Лет семь тому назад мы с мужем собрались посмотреть «Сильву» или «Королеву чардаша», как она называется в Венгрии, в одном из самых роскошных театров Будапешта. Дело было сразу после Нового Года, и мы надеялись достать лишний билетик. Билетиков не было, как и самой труппы — Будапештская оперетта извещала большой афишей, что они отбыли на гастроли в Израиль. Муж меня утешал, напоминая, что совсем недавно, году этак в 1982 мы уже слушали «Сильву» в Москве, но я припомнила, что тогда Татьяну Шмыгу в последний момент заменили на Светлану Варгузову, и расстроилась еще больше.
Казалось бы, оперетта!

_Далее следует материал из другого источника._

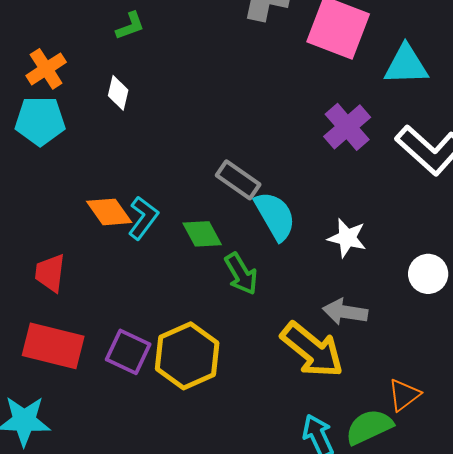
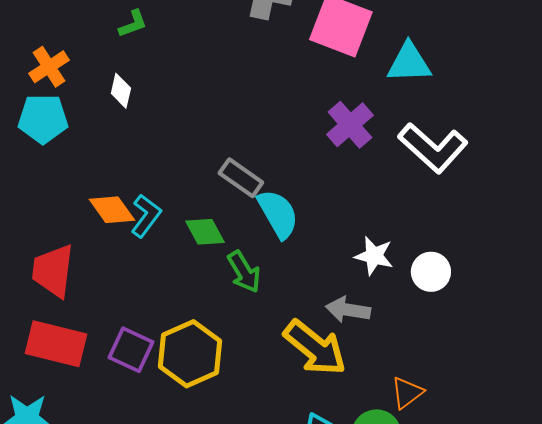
white star: (347, 238) -> (374, 256), moved
red trapezoid: (50, 273) -> (53, 271), size x1.4

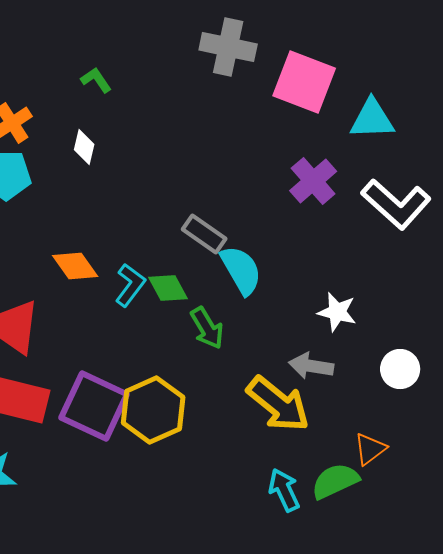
green L-shape: (133, 24) -> (96, 80), turned -104
cyan L-shape: (146, 216) -> (130, 285), moved
white circle: (431, 272) -> (400, 369), moved
purple square: (131, 350) -> (94, 406), size x1.5

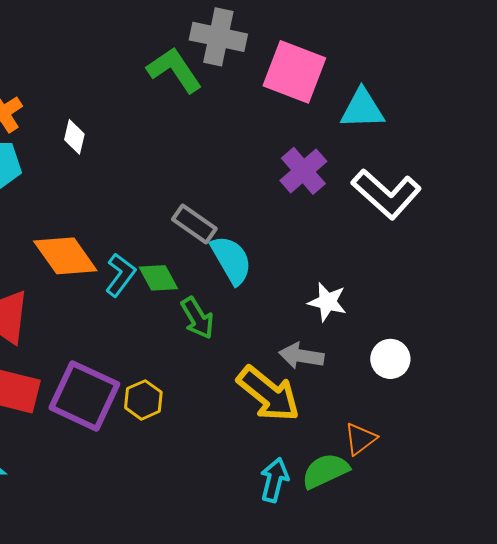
green L-shape: (96, 80) -> (174, 70), moved, size x1.8
orange diamond: (75, 266) -> (65, 256), size x1.4
yellow hexagon: (153, 410) -> (143, 400), size x0.6
cyan arrow: (284, 490) -> (274, 480), turned 39

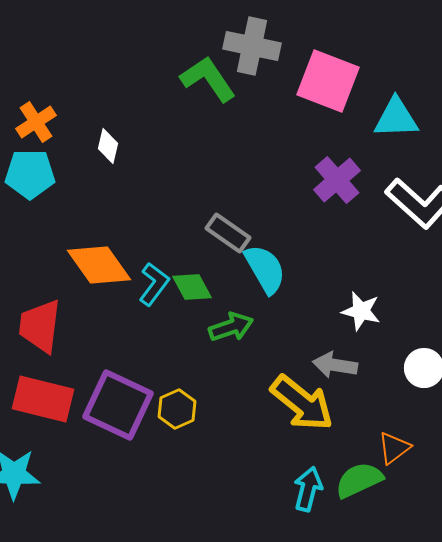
green arrow: (197, 318) -> (231, 327), turned -78

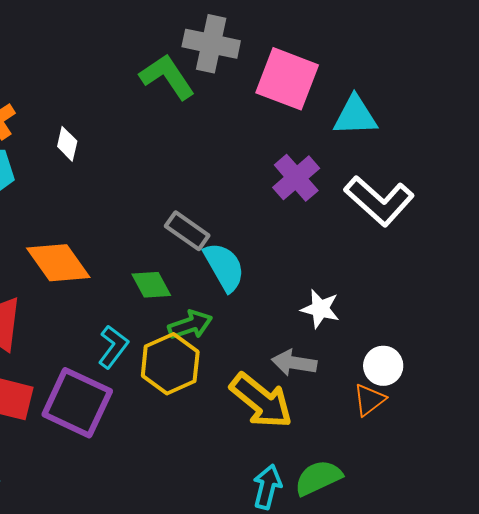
cyan L-shape: (154, 284) -> (113, 347), moved
yellow hexagon: (177, 409) -> (170, 364), moved, size x1.5
orange triangle: (394, 448) -> (369, 400), moved

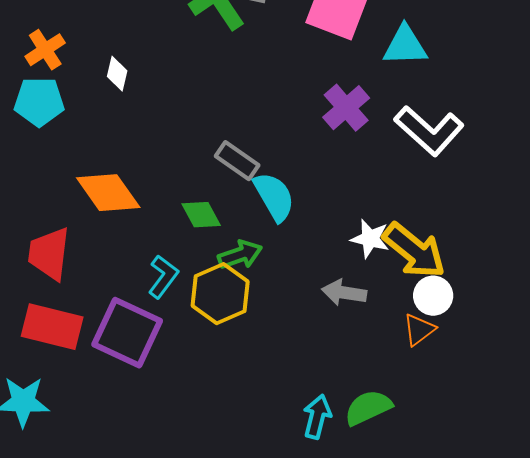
yellow arrow: (261, 401) -> (414, 251), moved

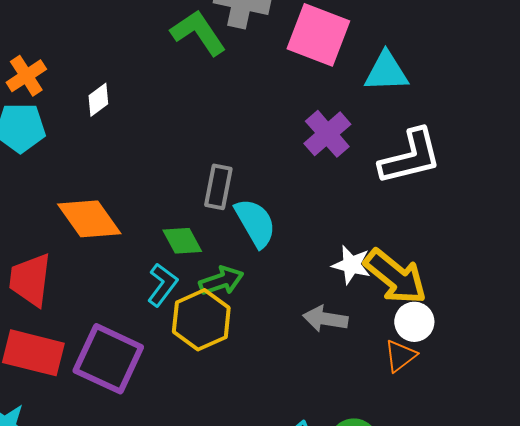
white diamond: (117, 74) -> (98, 100), turned 40
white L-shape: (429, 131) -> (410, 157), turned -56
gray rectangle: (237, 161) -> (218, 187), turned 66
cyan L-shape: (163, 277) -> (162, 285), moved

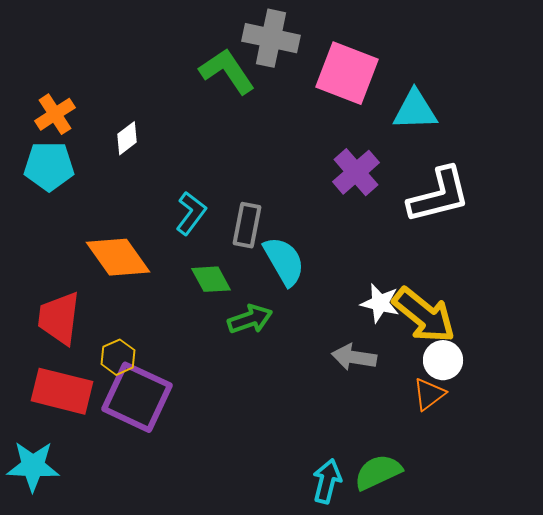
cyan L-shape: (162, 285) -> (191, 213), moved
yellow hexagon: (201, 320) -> (118, 357), moved, size x0.6

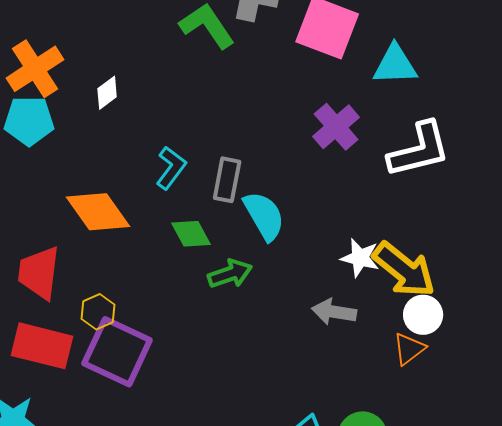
orange cross: (55, 114) -> (35, 69), size x1.4

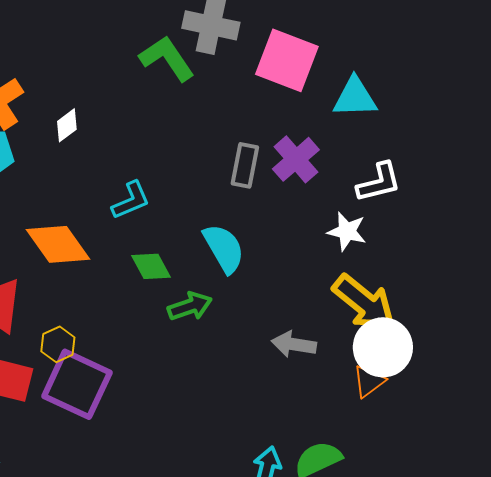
white L-shape: (419, 150) -> (379, 182), size x0.7
cyan L-shape: (171, 168) -> (131, 200), turned 30
gray rectangle: (227, 180) -> (245, 165), moved
white star: (360, 258) -> (347, 231), moved
white circle: (423, 315) -> (383, 347), size x1.5

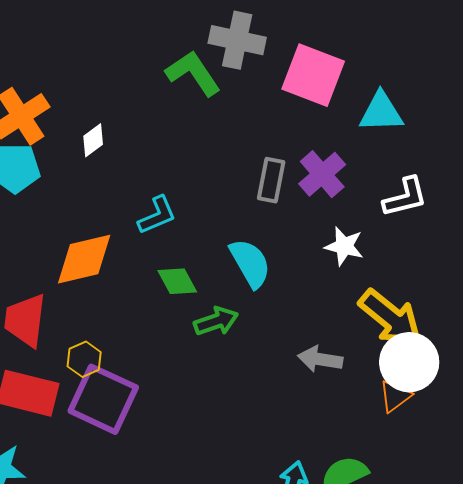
white star: (347, 231) -> (344, 246), moved
orange diamond: (58, 244) -> (84, 259), turned -68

Можно не любить оперетту и гордиться этим, употребляя эпитеты «опереточный» или «цирковой» только в презрительной коннотации.

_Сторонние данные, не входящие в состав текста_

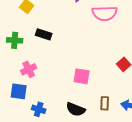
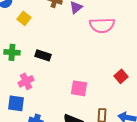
black rectangle: (44, 34) -> (43, 55), moved

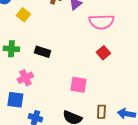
red square: (121, 76) -> (103, 53), moved

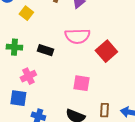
pink semicircle: (101, 22) -> (77, 36), moved
red square: (103, 53) -> (106, 51), size x1.5

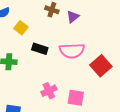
black rectangle: (45, 50) -> (40, 49), moved
pink cross: (28, 76) -> (49, 91), moved

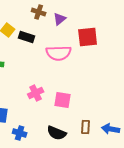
black rectangle: (40, 49) -> (27, 37), moved
red square: (101, 66) -> (88, 37), moved, turned 35

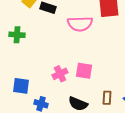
pink cross: (36, 93) -> (60, 74), moved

Но только в оперетте, да еще может быть в старом цирке, осталась светлая беззаботность, готовность смеяться над тем, что в обычной жизни принято с пафосом обличать.

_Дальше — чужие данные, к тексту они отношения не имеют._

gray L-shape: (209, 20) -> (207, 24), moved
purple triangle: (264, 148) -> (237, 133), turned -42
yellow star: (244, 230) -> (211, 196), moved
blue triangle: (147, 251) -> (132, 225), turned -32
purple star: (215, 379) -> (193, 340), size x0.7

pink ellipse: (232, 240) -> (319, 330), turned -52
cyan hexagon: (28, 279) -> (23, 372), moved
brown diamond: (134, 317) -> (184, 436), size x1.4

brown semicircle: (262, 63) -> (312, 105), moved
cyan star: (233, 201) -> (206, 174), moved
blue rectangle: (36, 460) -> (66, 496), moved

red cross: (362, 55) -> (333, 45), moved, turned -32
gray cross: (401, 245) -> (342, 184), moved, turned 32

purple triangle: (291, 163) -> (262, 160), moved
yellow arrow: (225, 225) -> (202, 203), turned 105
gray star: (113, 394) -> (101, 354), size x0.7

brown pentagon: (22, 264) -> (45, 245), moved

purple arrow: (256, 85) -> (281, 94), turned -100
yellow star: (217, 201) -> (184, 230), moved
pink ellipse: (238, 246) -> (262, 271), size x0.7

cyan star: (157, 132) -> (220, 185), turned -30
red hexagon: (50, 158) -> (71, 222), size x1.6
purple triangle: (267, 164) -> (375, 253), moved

Пора признать тот факт, что сегодня оперетты нет. Она ушла вместе с великими Легаром и Кальманом. А с ней ушло и блаженное легкомыслие, без которого иногда так тоскливо. Сегодня место оперетты занял мюзикл. Что и говорить, мюзикл обошел старую добрую оперетту качеством текстов, глубиной замысла, тонкостью прочерчивания характера и т.п. Но за все надо платить: ценой этих безусловных достижений стала потеря той легкости, которая делает (увы, делала) оперетту опереттой.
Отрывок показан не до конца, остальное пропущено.